Вместе с тем мне пришло на ум и иное. Жанна не могла ошибиться. Она помогала мне мыться, начиная с первого же вечера, она знала меня много лет, как знает своего ребенка приемная мать. Если изменилось мое лицо, то мое тело, мои манеры, голос остались прежними. До могла быть одного роста со мной: может статься, у нее были глаза того же цвета, что у меня, и такие же темные волосы, но ошибка Жанны — вещь невозможная. Я выдала бы себя каким-нибудь изгибом спины или плеча, формой ноги.

Я задумалась над словами «выдала бы себя». И это было странно, как будто моя мысль помимо моей воли уже привела меня к объяснению, которого я не хотела принимать.

Я была не я. Поэтому я не способна восстановить свое прошлое. Как же я могла восстановить прошлое кого-то, кем я не была?

А Жанна ведь меня не узнала. Мой смех, мои манеры и другие неизвестные мне мои способности ее поражали, тревожили и постепенно меня отдаляли.

Это-то я и пыталась понять сегодня, сбежав от нее, именно это. «Я перестала спать». «Как можешь ты до такой степени быть на нее похожей?». Да, я, черт подери, была похожа на До! Жанна не хотела этого признать, как и я, но каждый мой жест раздирал ей сердце, каждая ночь сомнений добавляла синевы под ее глазами…

И все-таки в этом рассуждении было одно слабое место: ночь пожара.
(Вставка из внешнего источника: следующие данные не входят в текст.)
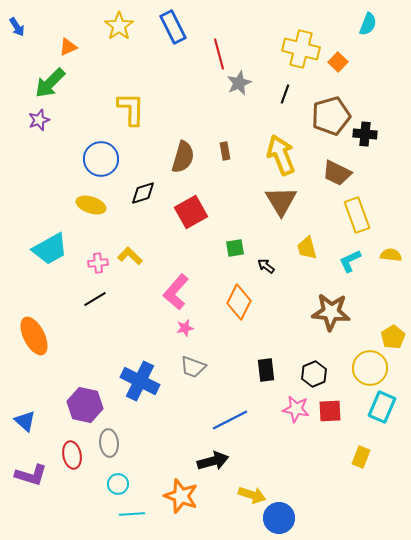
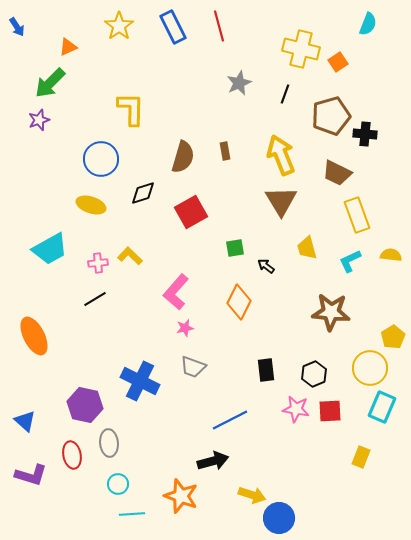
red line at (219, 54): moved 28 px up
orange square at (338, 62): rotated 12 degrees clockwise
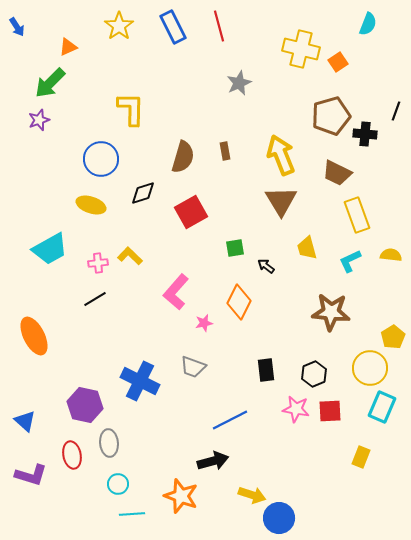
black line at (285, 94): moved 111 px right, 17 px down
pink star at (185, 328): moved 19 px right, 5 px up
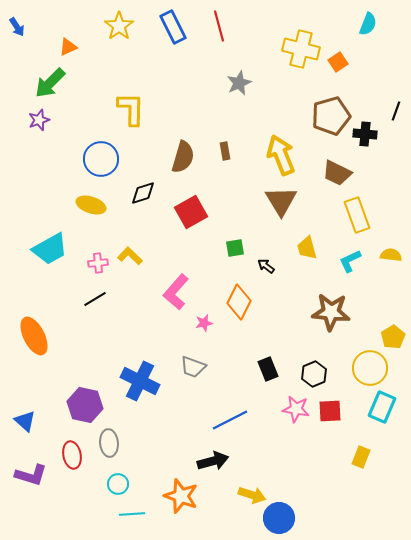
black rectangle at (266, 370): moved 2 px right, 1 px up; rotated 15 degrees counterclockwise
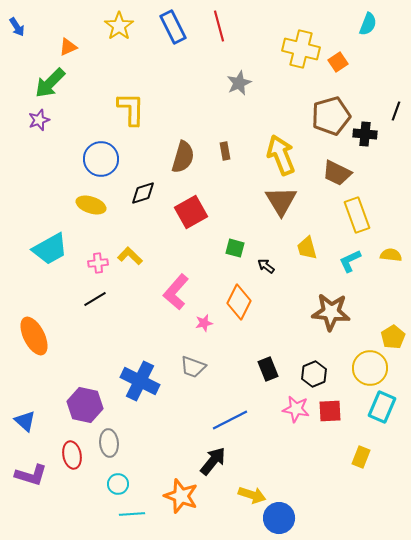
green square at (235, 248): rotated 24 degrees clockwise
black arrow at (213, 461): rotated 36 degrees counterclockwise
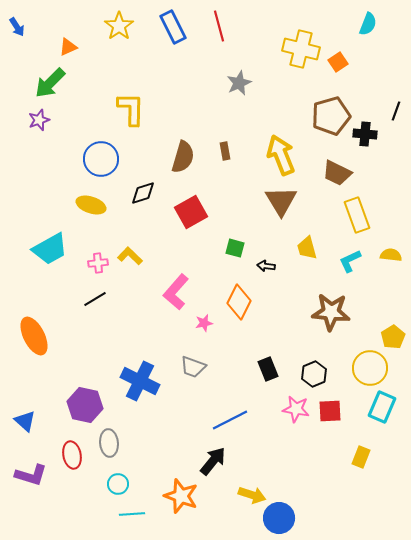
black arrow at (266, 266): rotated 30 degrees counterclockwise
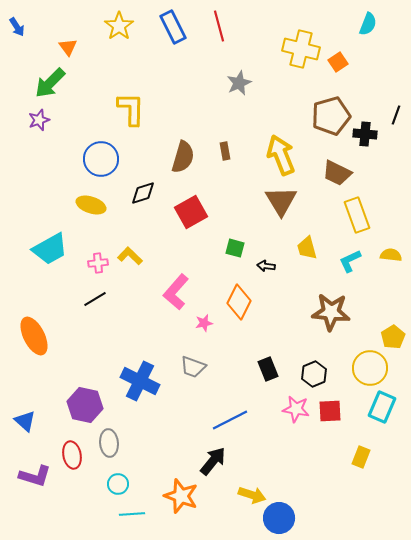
orange triangle at (68, 47): rotated 42 degrees counterclockwise
black line at (396, 111): moved 4 px down
purple L-shape at (31, 475): moved 4 px right, 1 px down
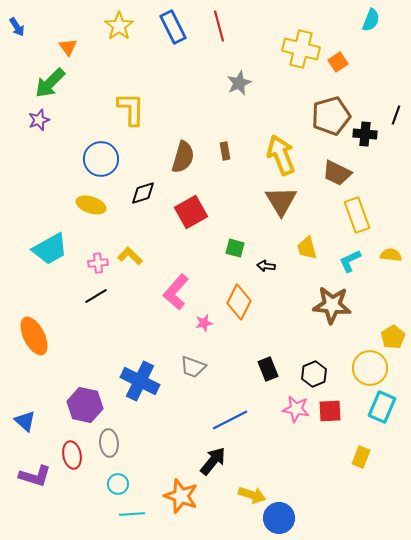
cyan semicircle at (368, 24): moved 3 px right, 4 px up
black line at (95, 299): moved 1 px right, 3 px up
brown star at (331, 312): moved 1 px right, 7 px up
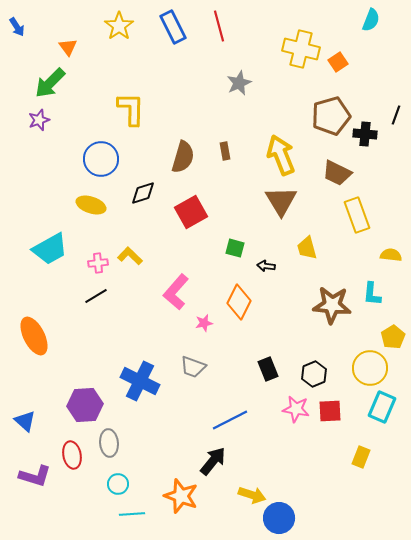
cyan L-shape at (350, 261): moved 22 px right, 33 px down; rotated 60 degrees counterclockwise
purple hexagon at (85, 405): rotated 16 degrees counterclockwise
Жанна была там. Она подобрала меня под лестницей, она, конечно, сопровождала меня в Ля-Сьота, в Ниццу. Ее просили также опознать труп погибшей до того, как явятся родители. И не до такой же степени я была неузнаваема, даже обгоревшая. Ошибиться могли чужие люди, только не Жанна.
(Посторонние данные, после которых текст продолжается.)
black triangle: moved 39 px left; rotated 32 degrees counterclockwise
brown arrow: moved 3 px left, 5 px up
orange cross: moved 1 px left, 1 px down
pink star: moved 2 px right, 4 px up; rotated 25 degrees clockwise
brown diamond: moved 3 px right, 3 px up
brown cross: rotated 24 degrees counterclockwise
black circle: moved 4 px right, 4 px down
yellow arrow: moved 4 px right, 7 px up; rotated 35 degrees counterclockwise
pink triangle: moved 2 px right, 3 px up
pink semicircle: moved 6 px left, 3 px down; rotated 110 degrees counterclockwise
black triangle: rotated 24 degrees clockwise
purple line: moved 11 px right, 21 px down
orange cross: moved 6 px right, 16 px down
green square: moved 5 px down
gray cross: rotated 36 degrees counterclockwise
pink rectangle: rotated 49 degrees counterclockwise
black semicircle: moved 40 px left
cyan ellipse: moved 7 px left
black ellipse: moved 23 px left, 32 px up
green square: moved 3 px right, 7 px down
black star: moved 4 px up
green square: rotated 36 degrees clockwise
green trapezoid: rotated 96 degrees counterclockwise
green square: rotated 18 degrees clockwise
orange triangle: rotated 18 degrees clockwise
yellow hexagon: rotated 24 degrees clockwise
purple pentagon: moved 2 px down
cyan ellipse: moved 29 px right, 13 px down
Значит, получается как раз обратное. Страшнее, но гораздо проще.

«Кто мне скажет, что ты не играешь комедию?» Жанна боялась — боялась меня. Не потому, что я все больше походила на До, А ПОТОМУ, ЧТО ОНА ЗНАЛА, что я — До!
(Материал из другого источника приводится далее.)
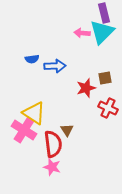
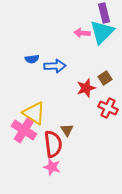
brown square: rotated 24 degrees counterclockwise
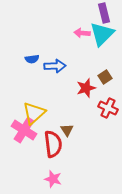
cyan triangle: moved 2 px down
brown square: moved 1 px up
yellow triangle: rotated 45 degrees clockwise
pink star: moved 1 px right, 12 px down
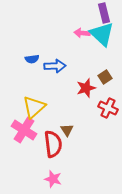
cyan triangle: rotated 32 degrees counterclockwise
yellow triangle: moved 6 px up
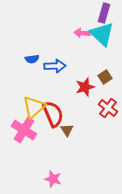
purple rectangle: rotated 30 degrees clockwise
red star: moved 1 px left, 1 px up
red cross: rotated 12 degrees clockwise
red semicircle: moved 30 px up; rotated 16 degrees counterclockwise
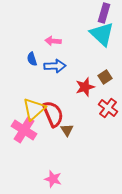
pink arrow: moved 29 px left, 8 px down
blue semicircle: rotated 80 degrees clockwise
yellow triangle: moved 2 px down
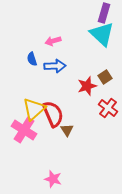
pink arrow: rotated 21 degrees counterclockwise
red star: moved 2 px right, 1 px up
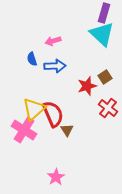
pink star: moved 3 px right, 2 px up; rotated 24 degrees clockwise
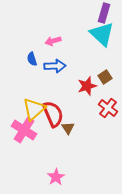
brown triangle: moved 1 px right, 2 px up
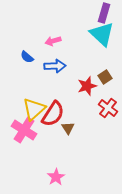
blue semicircle: moved 5 px left, 2 px up; rotated 32 degrees counterclockwise
red semicircle: rotated 56 degrees clockwise
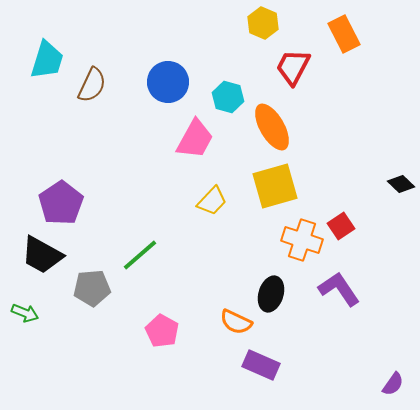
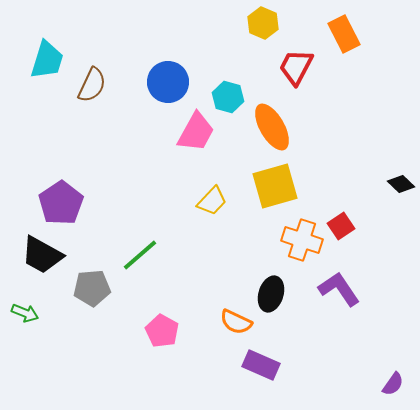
red trapezoid: moved 3 px right
pink trapezoid: moved 1 px right, 7 px up
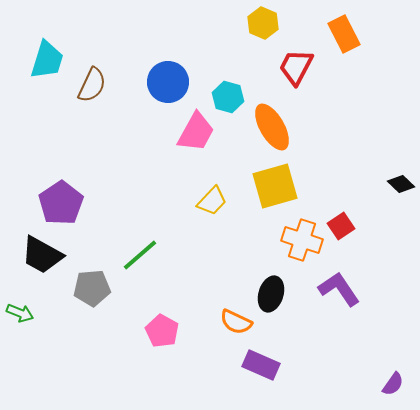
green arrow: moved 5 px left
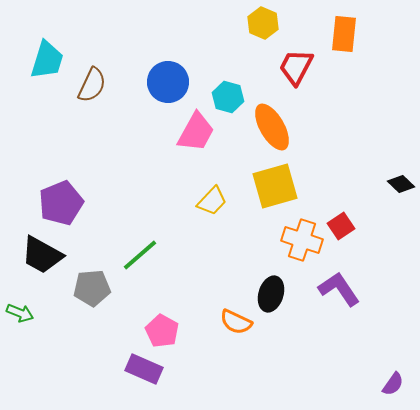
orange rectangle: rotated 33 degrees clockwise
purple pentagon: rotated 12 degrees clockwise
purple rectangle: moved 117 px left, 4 px down
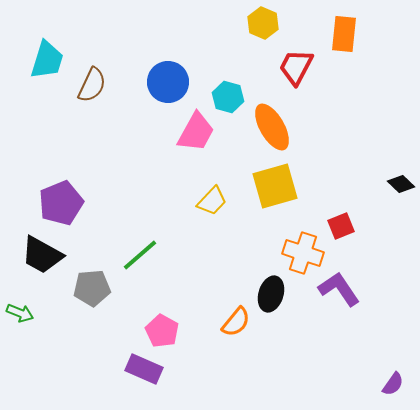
red square: rotated 12 degrees clockwise
orange cross: moved 1 px right, 13 px down
orange semicircle: rotated 76 degrees counterclockwise
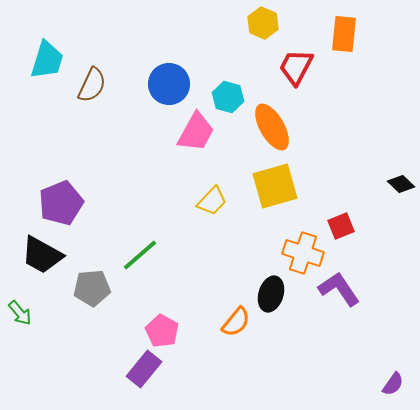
blue circle: moved 1 px right, 2 px down
green arrow: rotated 28 degrees clockwise
purple rectangle: rotated 75 degrees counterclockwise
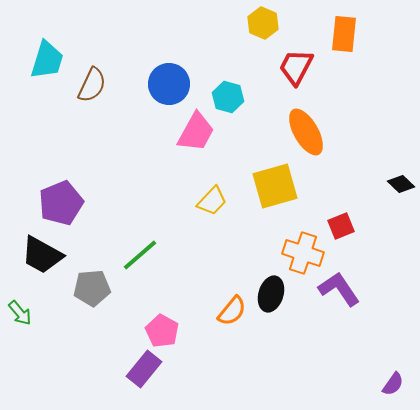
orange ellipse: moved 34 px right, 5 px down
orange semicircle: moved 4 px left, 11 px up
Она знала это с самой ночи пожара. Почему она молчала, почему солгала — разгадывать это мне было омерзительно. Омерзительно было представлять себе Жанну, намеренно выдающей живую за мертвую, чтобы вопреки и наперекор всему сохранить законную наследницу до того момента, когда вскроют завещание.

Жанна молчала, но ведь осталась свидетельница ее лжи: ЖИВАЯ. Вот почему Жанна перестала спать. Она прятала от людей свидетельницу, которая, может быть, играла комедию, а может быть, и нет. Жанна сама теперь не очень была уверена ни в том, что ошиблась, ни в своей собственной памяти, да и вообще сомневалась во всем. Легко ли после трех месяцев разлуки, а потом после этих трех дней нового знакомства с воскресшей узнать, тот ли это смех и та ли это родинка? Жанне приходилось всего бояться. В первую очередь — людей, которые хорошо знали умершую и могли бы раскрыть подлог. А особенно она боялась меня, если так старательно прятала меня от людей. Она не знала, как я отнесусь ко всему этому, когда память ко мне вернется.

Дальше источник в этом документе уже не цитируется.